En 2012, le PQ avait pour slogan « Un enfant, une place ». Le gouvernement Marois a pris l'engagement « D'assurer une place pour chaque enfant qui doit être accueilli dans un centre de la petite enfance » d'ici 2016. Le Québec compterait alors 250 000 places pour répondre aux besoins des familles.

Selon l’échéancier du gouvernement, 15 000 nouvelles places seraient créées entre 2014 et la fin de 2016. Parmi ces 15 000 places, 85 % devaient être réservées aux centres de petite enfance (CPE) et le 15 % restant, aux garderies privées subventionnées. Cependant, cet objectif ne sera pas atteint partout. À Montréal, par exemple, les CPE obtiendront 70 % des places. De ces 15 000 places, 2 000 seront réservées aux milieux défavorisés. Aucune nouvelle place en milieu familial ne sera créée.

Points positifs, la ministre de la Famille a pris les moyens nécessaires afin de limiter la concentration des garderies et d’empêcher la prolifération des chaînes de garderies privées. Mentionnons la création des maternelles à temps plein pour les enfants de 4 ans issus de milieux défavorisés, ce qui répond à une demande historique de la CSQ. Actuellement, les commissions scolaires sont à leur première année d’implantation, et près de 700 enfants sont touchés par cette mesure.

Par contre, une promesse importante a été rompue : le maintien des tarifs des services de garde éducatifs à 7 $ par jour. Le dernier budget prévoit, en effet, une hausse des tarifs de 7 $ à 8 $ dès l’automne 2014, puis à 9 $ par jour en 2015. La ministre de la Famille, Nicole Léger, affirmait le 5 décembre 2013 : « Lors de la campagne électorale, on a clairement dit que […] si les Québécois nous donnaient le mandat, les tarifs seraient à 7 $. »
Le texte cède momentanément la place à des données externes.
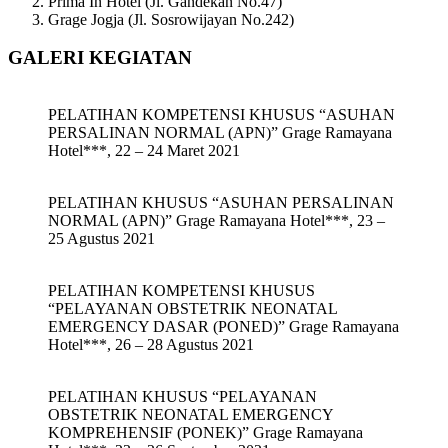
Prima In Hotel (Jl. Gandekan No.47)
Grage Jogja (Jl. Sosrowijayan No.242)
GALERI KEGIATAN
PELATIHAN KOMPETENSI KHUSUS “ASUHAN
PERSALINAN NORMAL (APN)” Grage Ramayana
Hotel***, 22 – 24 Maret 2021
PELATIHAN KHUSUS “ASUHAN PERSALINAN
NORMAL (APN)” Grage Ramayana Hotel***, 23 –
25 Agustus 2021
PELATIHAN KOMPETENSI KHUSUS
“PELAYANAN OBSTETRIK NEONATAL
EMERGENCY DASAR (PONED)” Grage Ramayana
Hotel***, 26 – 28 Agustus 2021
PELATIHAN KHUSUS “PELAYANAN
OBSTETRIK NEONATAL EMERGENCY
KOMPREHENSIF (PONEK)” Grage Ramayana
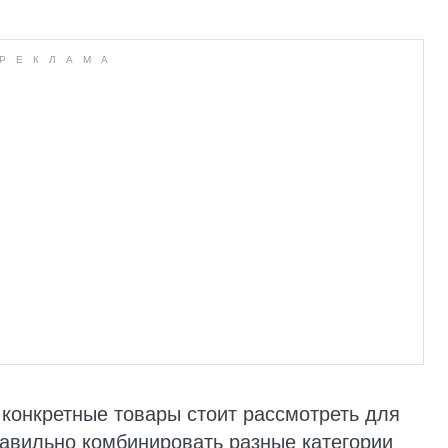
 конкретные товары стоит рассмотреть для
равильно комбинировать разные категории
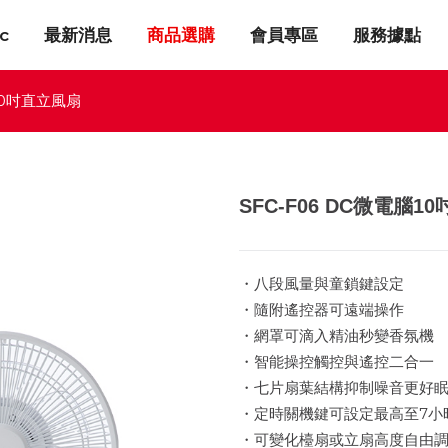
c
最新消息
商品選購
會員專區
服務據點
腦10吋直立風扇
SFC-F06 DC微電腦1
・八段風量與童鎖鍵設定
・隨附遙控器可遠端操作
・網罩可滴入精油秒變香氛機
・智能操控觸控與遙控二合一
・七片扇葉結構抑制噪音更好
・定時關機鍵可設定最高至7小
・可變化檯扇或立扇高度自由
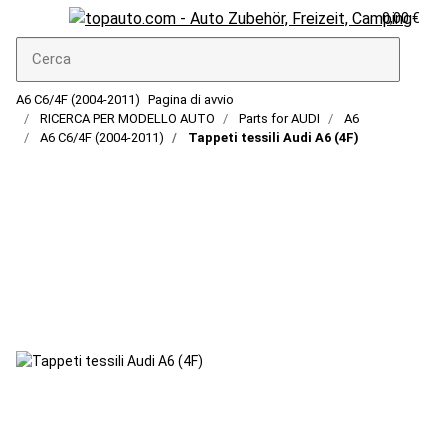
0,00 €
A6 C6/4F (2004-2011)
Pagina di avvio
RICERCA PER MODELLO AUTO
Parts for AUDI
A6
A6 C6/4F (2004-2011)
Tappeti tessili Audi A6 (4F)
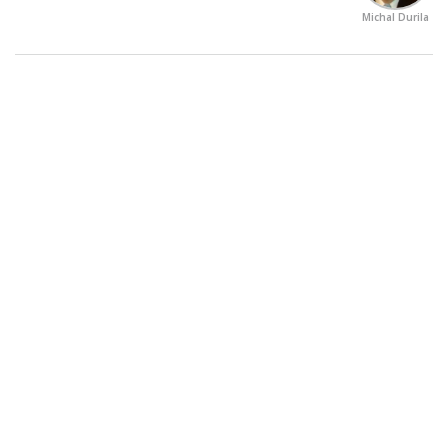
Michal Durila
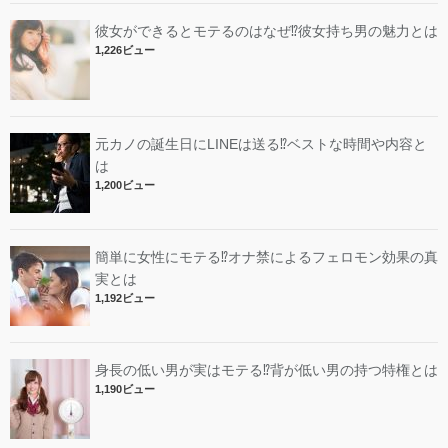
彼女ができるとモテるのはなぜ⁉︎彼女持ち男の魅力とは
1,226ビュー
元カノの誕生日にLINEは送る⁉︎ベストな時間や内容と
は
1,200ビュー
簡単に女性にモテる⁉︎オナ禁によるフェロモン効果の真
実とは
1,192ビュー
身長の低い男が実はモテる⁉︎背が低い男の持つ特権とは
1,190ビュー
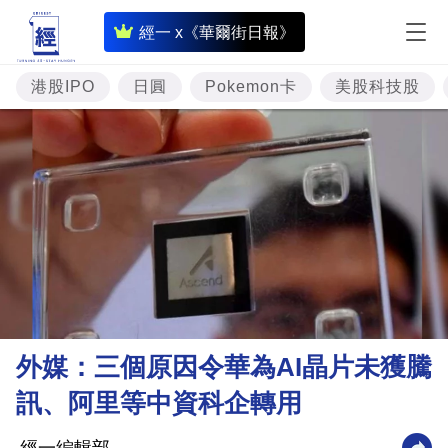
即
經一 x《華爾街日報》
時
財
港股IPO
日圓
Pokemon卡
美股科技股
經
專
題
投
資
樓
市
理
外媒：三個原因令華為AI晶片未獲騰
財
訊、阿里等中資科企轉用
商
業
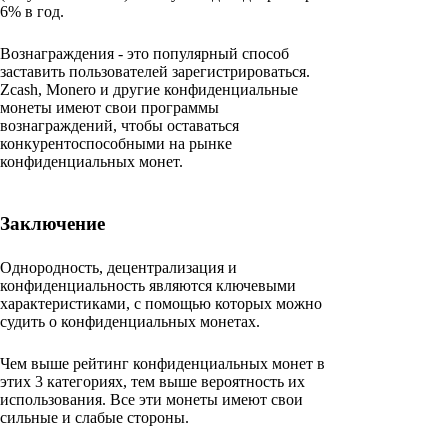
6% в год.
Вознаграждения - это популярный способ
заставить пользователей зарегистрироваться.
Zcash, Monero и другие конфиденциальные
монеты имеют свои программы
вознаграждений, чтобы оставаться
конкурентоспособными на рынке
конфиденциальных монет.
Заключение
Однородность, децентрализация и
конфиденциальность являются ключевыми
характеристиками, с помощью которых можно
судить о конфиденциальных монетах.
Чем выше рейтинг конфиденциальных монет в
этих 3 категориях, тем выше вероятность их
использования. Все эти монеты имеют свои
сильные и слабые стороны.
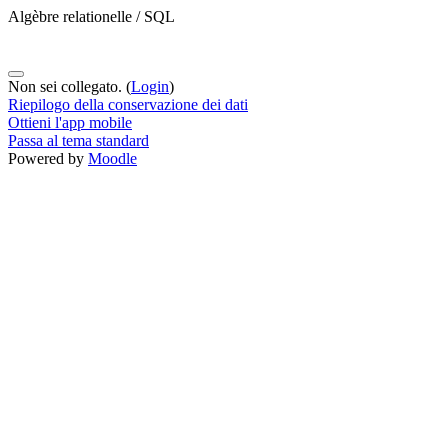
Algèbre relationelle / SQL
Non sei collegato. (
Login
)
Riepilogo della conservazione dei dati
Ottieni l'app mobile
Passa al tema standard
Powered by
Moodle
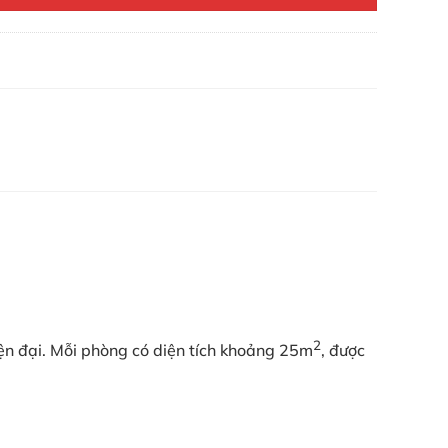
2
iện đại. Mỗi phòng có diện tích khoảng 25m
, được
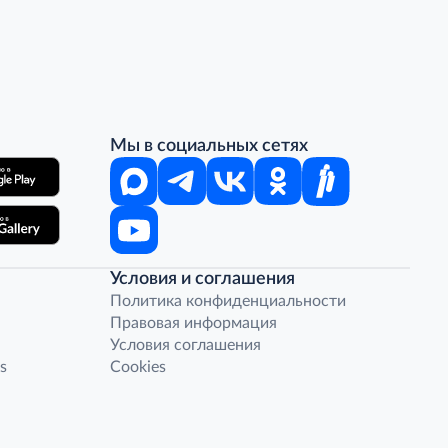
Мы в социальных сетях
Условия и соглашения
Политика конфиденциальности
Правовая информация
Условия соглашения
s
Cookies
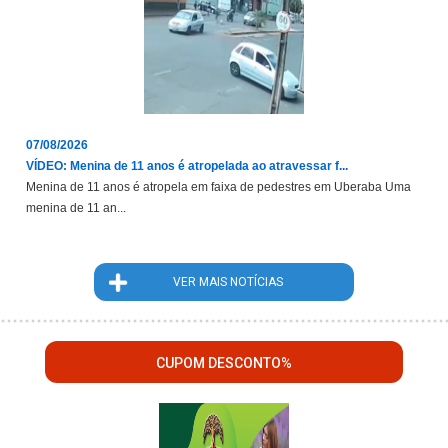
07/08/2026
VÍDEO: Menina de 11 anos é atropelada ao atravessar f...
Menina de 11 anos é atropela em faixa de pedestres em Uberaba Uma
menina de 11 an...
VER MAIS NOTÍCIAS
CUPOM DESCONTO%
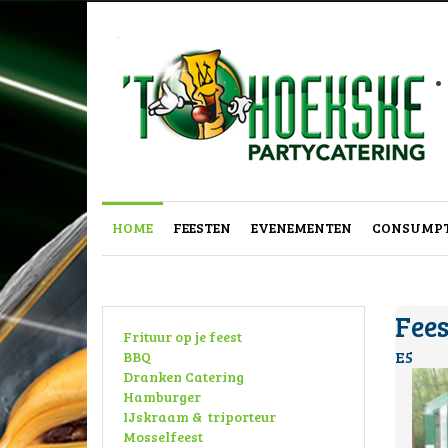
.
HOME
FEESTEN
EVENEMENTEN
CONSUMPT
Fee
Frituur op je feest
E5
BBQ
Dranken Catering
Hamburger
IJskraam & triporteur
Mosselfeest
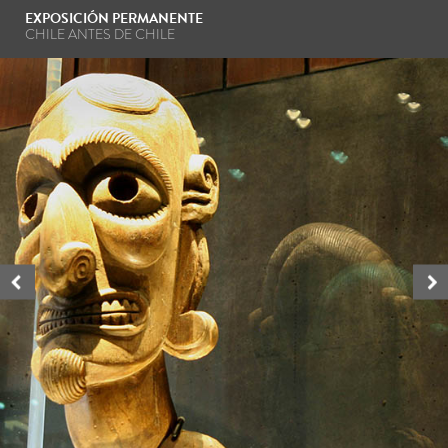
EXPOSICIÓN PERMANENTE
CHILE ANTES DE CHILE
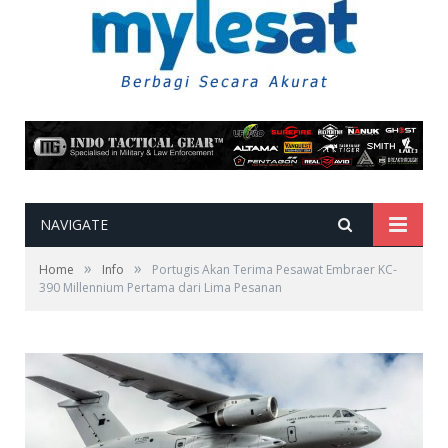
NAVIGATE
»
»
Home
Info
Portugis Akan Terima Pesawat Embraer KC-
390 Millennium Pertama dari Lima Pesanan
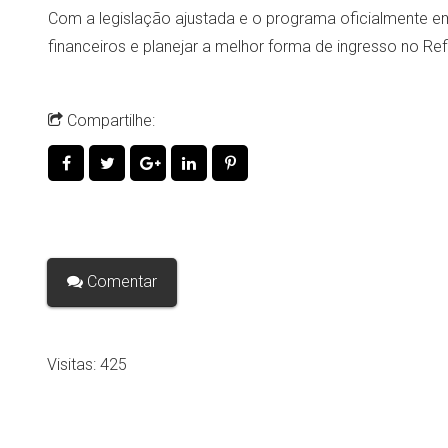
Com a legislação ajustada e o programa oficialmente em
financeiros e planejar a melhor forma de ingresso no Ref
Compartilhe:
Comentar
Visitas:
425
Moins de deux mois plus tard, cette promesse a été rompue. Que s’est-il passé ? Le gouvernement a reçu le rapport issu du Chantier sur la qualité et la pérennité des services de garde et sur l’optimisation de leur financement, auquel participaient les représentantes et représentants des employeurs et du gouvernement, et qui mentionnait qu’une hausse des tarifs n’était pas à écarter.